Sam ouvre la bouche pour dire quelque chose, mais rien ne sort. Voir son nom écrit près du terme père biologique, malgré que ce soit littéralement le cas, le bouleverse tant qu'il sent ses jambes devenir cotonneuses et s'assoit précipitamment avant de se retrouver par terre.
-Sammy? Qu'est-ce qui se passe? Demande Dean qui paraît toujours aussi surpris de la réaction de son frère.
-Je… j'sais pas, avoue Sam en frottant vigoureusement son visage, partagé entre le rire et les larmes.
-Bobo papa Sssa, déclare Sue, la bouche pleine.
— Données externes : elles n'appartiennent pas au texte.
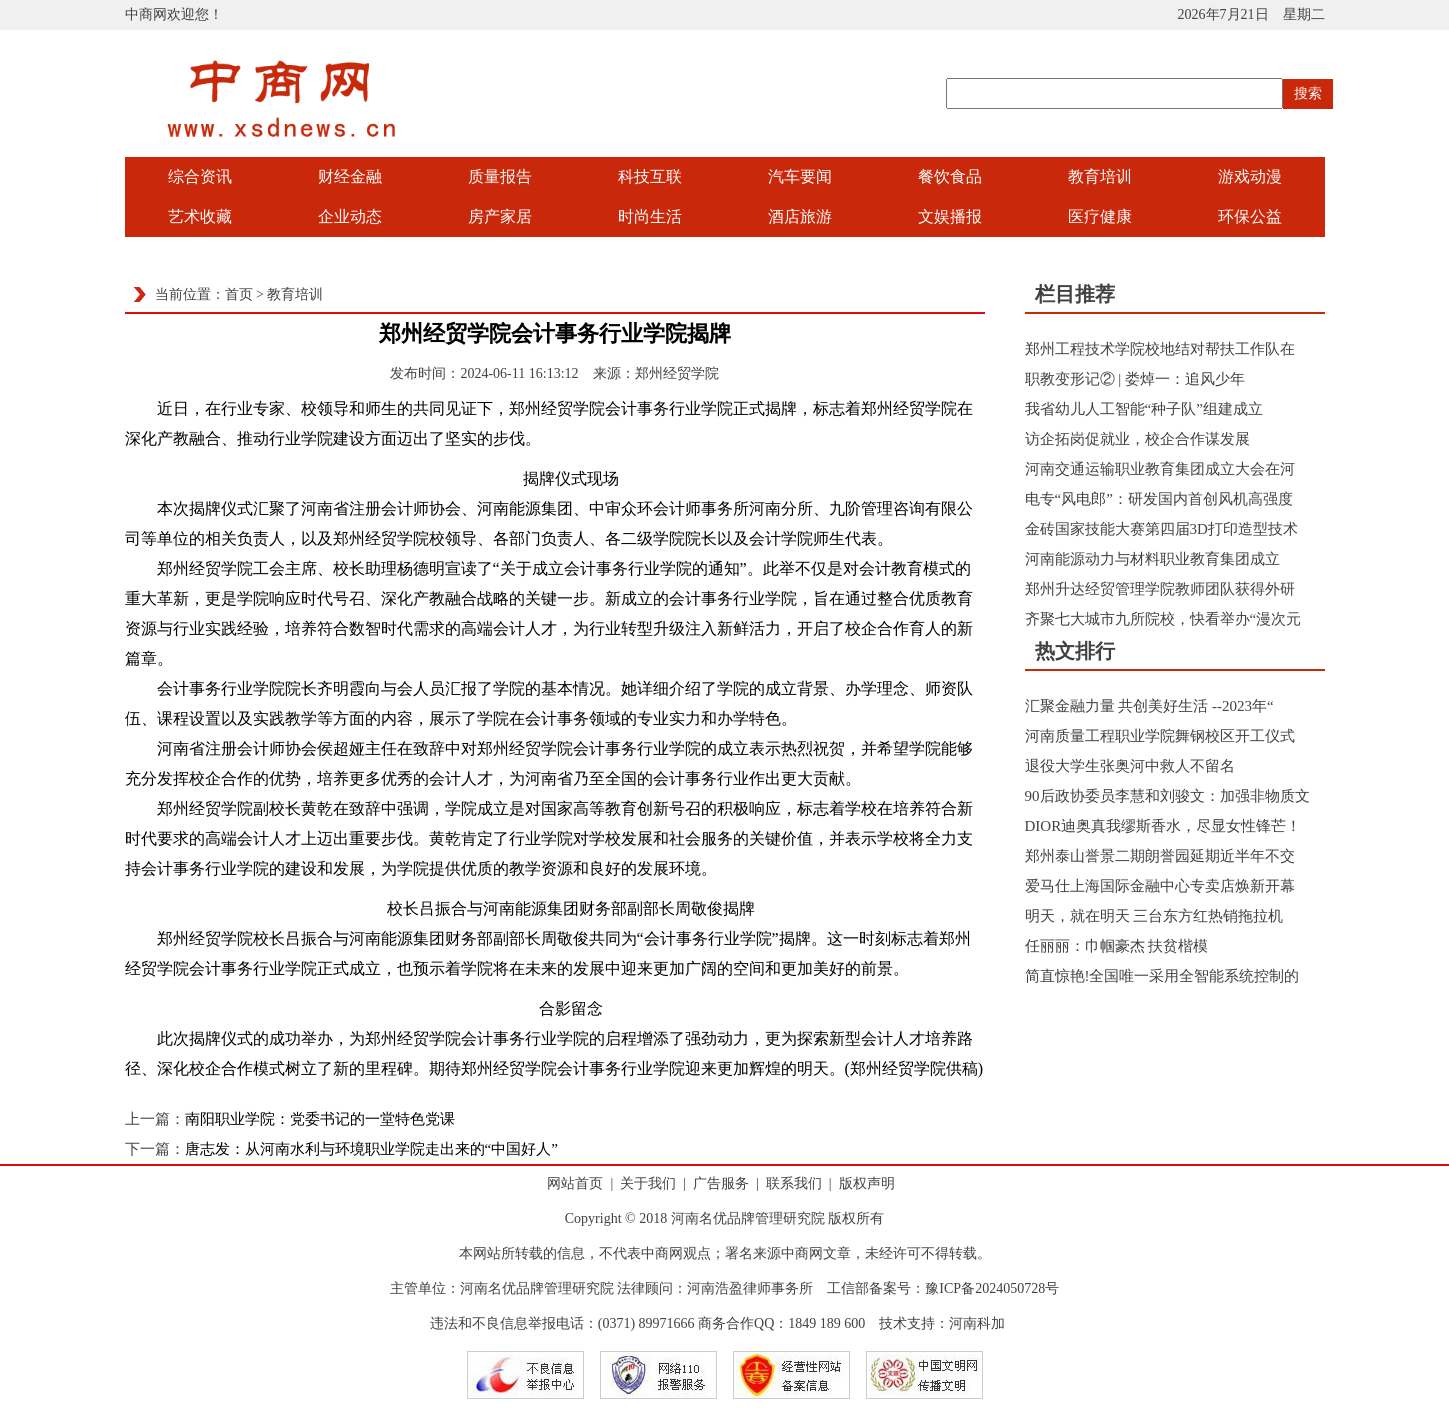 The width and height of the screenshot is (1449, 1413). I want to click on 退役大学生张奥河中救人不留名, so click(1130, 766).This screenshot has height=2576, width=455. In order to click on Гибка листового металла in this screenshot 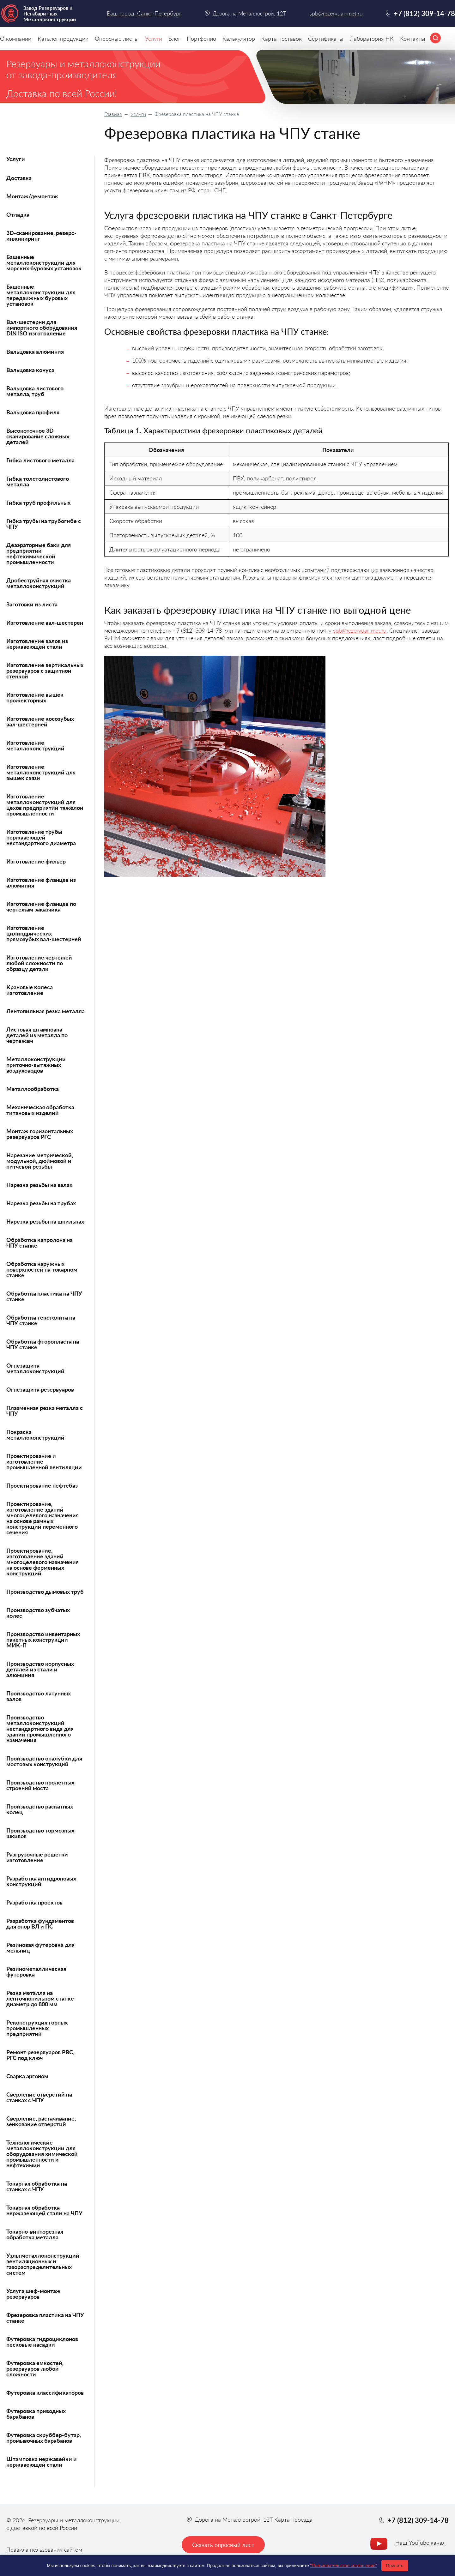, I will do `click(40, 460)`.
-Non, ton père n'a pas de bobo, répond Dean avec exaspération. Il fait juste réagir de façon exagérée, comme si je lui faisais une faveur.
-Dean, merci.
-Mais pourquoi! Je ne les ai pas faites tout seul.
-Je sais. C'est juste…
-Okay, Samantha, dit Dean en se levant. Tu brailleras dans mes bras plus tard. La maison est dégueulasse, il faut que je me lave, le frigo est vide et Koko n'a plus de vêtements propres.
Dean quitte la cuisine d'une démarche assurée, laissant Sam seul avec sa fille aînée qui l'observe attentivement, la tête inclinée sur le côté. Elle finit par lui offrir le bout de sa banane, un geste d'une incroyable générosité pour elle. Sam sourit à travers ses larmes –tiens, il pleure- et accepte pour une fois l'offrande de sa fille.
Il laisse ses émotions le submerger, et se demande comment Dean réagira à la surprise qu'il est en train de lui préparer.